Seven of the last 12 days of scheduled cricket here have been complete washouts, so in a summer of gratitude for small mercies, the 65 overs of play which were possible before another band of rain arrived were much appreciated, not least for the pleasure provided by another eminently watchable innings from England's in-form batsman Ian Bell.
The only disappointment was that it ended too soon, not long after he had passed 50 for the sixth time in eight innings after his success in the one-day series against Australia, which he began with a brilliant 126 at Hampshire. He had just driven Sussex's Australian seamer, Steve Magoffin, past mid-off for his 10th boundary but mistimed the next ball, a shorter one that he pulled straight to the fielder at midwicket.
Still, it had been a bonus to see him at all, given how infrequently some England players are allowed to turn out for their counties. Bell had the option to miss this match, in common with his clubmate, Jonathan Trott, who chose to rest, and would have been readily excused given it coincided with his wife Chantal – who is expecting their first child – undergoing an ultrasound scan which he wanted to attend.
But as eager as he was to be a supportive husband, he also wanted the opportunity to face a red ball again before England's First Test against South Africa at The Oval next week and, aided by a noon start, was able to do both.
"It's all down to the individual, whatever gets you in the right frame of mind for a Test match," he said. "With the weather we've had it is good to get any time in the middle. I have been feeling in good nick and I just want to keep that going."
He enjoyed an entertaining joust with his England colleague, Monty Panesar, who is bowling well this season, as he demonstrated in the way he removed the danger being posed by Will Porterfield, who had clipped him through midwicket for his seventh four to reach 43 but was leg before playing back as Monty hurried the next ball through out of the rough. Warwickshire were 175 for three when play was called off.

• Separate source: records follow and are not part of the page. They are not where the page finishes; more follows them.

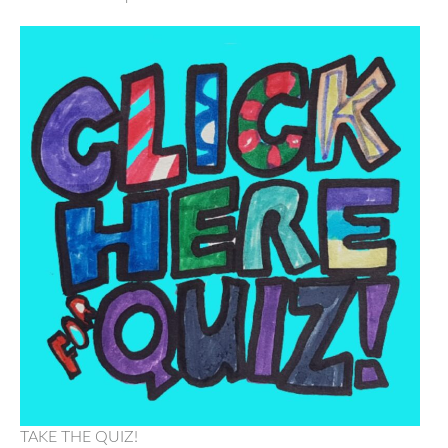
TAKE THE QUIZ!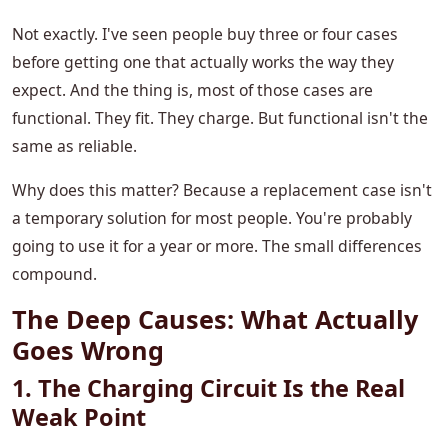
Not exactly. I've seen people buy three or four cases
before getting one that actually works the way they
expect. And the thing is, most of those cases are
functional. They fit. They charge. But functional isn't the
same as reliable.
Why does this matter? Because a replacement case isn't
a temporary solution for most people. You're probably
going to use it for a year or more. The small differences
compound.
The Deep Causes: What Actually
Goes Wrong
1. The Charging Circuit Is the Real
Weak Point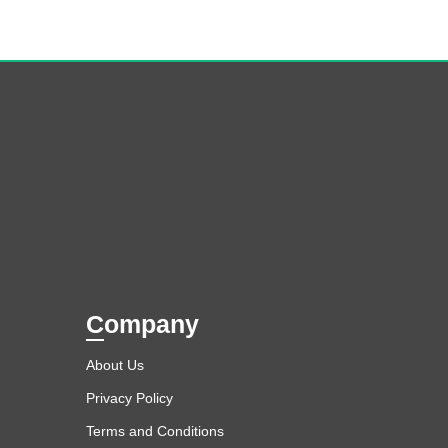
Company
About Us
Privacy Policy
Terms and Conditions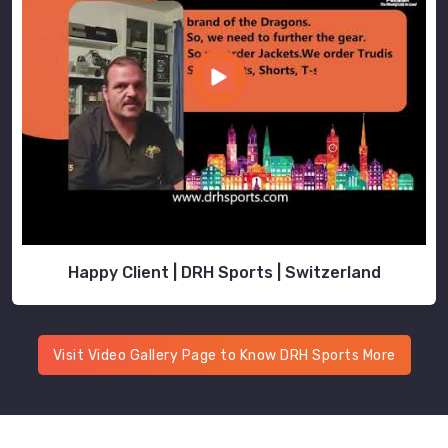
Happy Client | DRH Sports | Switzerland
Visit Video Gallery Page to Know DRH Sports More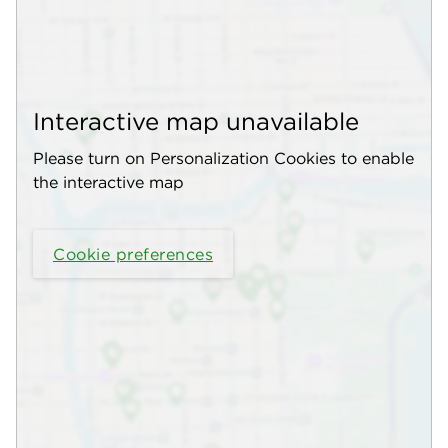
Interactive map unavailable
Please turn on Personalization Cookies to enable
the interactive map
Cookie preferences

Title rivals Nottinghamshire, meanwhile, established a substantial lead before the rain swept into Uxbridge. Having bowled out Middlesex for 98 on Wednesday, Chris Read's side advanced from 114-4 overnight to 329 all out.
Despite losing their last five wickets for 41, this gave them a lead of 231, the bulk of their runs coming in a 143-run partnership for the sixth wicket between Read (71) and the Australian Adam Voges (105).
There was an early finish to day two at Guildford but Lancashire are well placed at 425 for seven in their first innings after Steven Croft become their second century-maker.